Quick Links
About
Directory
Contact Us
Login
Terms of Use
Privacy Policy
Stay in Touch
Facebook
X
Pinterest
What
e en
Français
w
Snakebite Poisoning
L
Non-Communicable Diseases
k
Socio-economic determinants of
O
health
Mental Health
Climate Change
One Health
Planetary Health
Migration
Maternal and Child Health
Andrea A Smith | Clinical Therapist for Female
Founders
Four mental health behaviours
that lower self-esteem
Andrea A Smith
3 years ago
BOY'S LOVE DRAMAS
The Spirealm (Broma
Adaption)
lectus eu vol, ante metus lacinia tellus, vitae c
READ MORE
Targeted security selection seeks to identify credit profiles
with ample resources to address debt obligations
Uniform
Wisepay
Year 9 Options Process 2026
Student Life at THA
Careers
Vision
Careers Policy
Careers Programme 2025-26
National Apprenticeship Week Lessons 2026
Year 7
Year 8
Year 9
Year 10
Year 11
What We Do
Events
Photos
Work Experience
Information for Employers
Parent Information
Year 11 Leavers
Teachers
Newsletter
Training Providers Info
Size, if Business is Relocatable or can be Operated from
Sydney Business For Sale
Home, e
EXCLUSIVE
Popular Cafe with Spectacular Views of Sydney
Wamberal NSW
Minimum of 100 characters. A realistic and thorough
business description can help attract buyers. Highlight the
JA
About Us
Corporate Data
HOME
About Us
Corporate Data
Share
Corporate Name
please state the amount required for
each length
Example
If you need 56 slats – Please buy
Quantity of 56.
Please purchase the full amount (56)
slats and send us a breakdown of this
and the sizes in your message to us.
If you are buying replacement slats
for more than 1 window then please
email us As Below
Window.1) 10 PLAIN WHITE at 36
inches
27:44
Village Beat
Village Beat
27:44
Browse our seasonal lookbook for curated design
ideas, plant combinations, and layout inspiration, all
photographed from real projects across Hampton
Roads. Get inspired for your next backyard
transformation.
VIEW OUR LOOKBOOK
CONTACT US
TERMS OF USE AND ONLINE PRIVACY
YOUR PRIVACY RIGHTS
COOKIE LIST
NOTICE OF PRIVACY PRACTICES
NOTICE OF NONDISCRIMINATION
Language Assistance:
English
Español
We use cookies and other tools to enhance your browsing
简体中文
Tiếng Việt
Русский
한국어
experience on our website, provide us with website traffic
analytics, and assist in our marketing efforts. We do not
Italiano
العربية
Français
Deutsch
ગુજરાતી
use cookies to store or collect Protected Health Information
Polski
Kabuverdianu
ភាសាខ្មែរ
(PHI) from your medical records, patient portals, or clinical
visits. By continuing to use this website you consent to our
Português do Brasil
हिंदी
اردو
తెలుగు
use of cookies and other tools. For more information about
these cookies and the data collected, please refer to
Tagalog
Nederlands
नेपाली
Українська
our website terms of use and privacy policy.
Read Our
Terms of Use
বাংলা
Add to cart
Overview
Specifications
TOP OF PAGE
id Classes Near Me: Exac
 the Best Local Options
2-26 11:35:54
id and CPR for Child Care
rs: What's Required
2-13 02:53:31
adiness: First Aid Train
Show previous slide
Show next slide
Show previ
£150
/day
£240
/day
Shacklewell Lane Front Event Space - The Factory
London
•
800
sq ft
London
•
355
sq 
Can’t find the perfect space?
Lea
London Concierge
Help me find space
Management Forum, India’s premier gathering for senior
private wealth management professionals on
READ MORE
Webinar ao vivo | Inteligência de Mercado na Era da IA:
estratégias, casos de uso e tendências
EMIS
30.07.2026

# Problem to work on
When answering, write out each of the lines above exactly as given.

# Task result
Quick Links
About
Directory
Contact Us
Login
Terms of Use
Privacy Policy
Stay in Touch
Facebook
X
Pinterest
What
e en
Français
w
Snakebite Poisoning
L
Non-Communicable Diseases
k
Socio-economic determinants of
O
health
Mental Health
Climate Change
One Health
Planetary Health
Migration
Maternal and Child Health
Andrea A Smith | Clinical Therapist for Female
Founders
Four mental health behaviours
that lower self-esteem
Andrea A Smith
3 years ago
BOY'S LOVE DRAMAS
The Spirealm (Broma
Adaption)
lectus eu vol, ante metus lacinia tellus, vitae c
READ MORE
Targeted security selection seeks to identify credit profiles
with ample resources to address debt obligations
Uniform
Wisepay
Year 9 Options Process 2026
Student Life at THA
Careers
Vision
Careers Policy
Careers Programme 2025-26
National Apprenticeship Week Lessons 2026
Year 7
Year 8
Year 9
Year 10
Year 11
What We Do
Events
Photos
Work Experience
Information for Employers
Parent Information
Year 11 Leavers
Teachers
Newsletter
Training Providers Info
Size, if Business is Relocatable or can be Operated from
Sydney Business For Sale
Home, e
EXCLUSIVE
Popular Cafe with Spectacular Views of Sydney
Wamberal NSW
Minimum of 100 characters. A realistic and thorough
business description can help attract buyers. Highlight the
JA
About Us
Corporate Data
HOME
About Us
Corporate Data
Share
Corporate Name
please state the amount required for
each length
Example
If you need 56 slats – Please buy
Quantity of 56.
Please purchase the full amount (56)
slats and send us a breakdown of this
and the sizes in your message to us.
If you are buying replacement slats
for more than 1 window then please
email us As Below
Window.1) 10 PLAIN WHITE at 36
inches
27:44
Village Beat
Village Beat
27:44
Browse our seasonal lookbook for curated design
ideas, plant combinations, and layout inspiration, all
photographed from real projects across Hampton
Roads. Get inspired for your next backyard
transformation.
VIEW OUR LOOKBOOK
CONTACT US
TERMS OF USE AND ONLINE PRIVACY
YOUR PRIVACY RIGHTS
COOKIE LIST
NOTICE OF PRIVACY PRACTICES
NOTICE OF NONDISCRIMINATION
Language Assistance:
English
Español
We use cookies and other tools to enhance your browsing
简体中文
Tiếng Việt
Русский
한국어
experience on our website, provide us with website traffic
analytics, and assist in our marketing efforts. We do not
Italiano
العربية
Français
Deutsch
ગુજરાતી
use cookies to store or collect Protected Health Information
Polski
Kabuverdianu
ភាសាខ្មែរ
(PHI) from your medical records, patient portals, or clinical
visits. By continuing to use this website you consent to our
Português do Brasil
हिंदी
اردو
తెలుగు
use of cookies and other tools. For more information about
these cookies and the data collected, please refer to
Tagalog
Nederlands
नेपाली
Українська
our website terms of use and privacy policy.
Read Our
Terms of Use
বাংলা
Add to cart
Overview
Specifications
TOP OF PAGE
id Classes Near Me: Exac
 the Best Local Options
2-26 11:35:54
id and CPR for Child Care
rs: What's Required
2-13 02:53:31
adiness: First Aid Train
Show previous slide
Show next slide
Show previ
£150
/day
£240
/day
Shacklewell Lane Front Event Space - The Factory
London
•
800
sq ft
London
•
355
sq 
Can’t find the perfect space?
Lea
London Concierge
Help me find space
Management Forum, India’s premier gathering for senior
private wealth management professionals on
READ MORE
Webinar ao vivo | Inteligência de Mercado na Era da IA:
estratégias, casos de uso e tendências
EMIS
30.07.2026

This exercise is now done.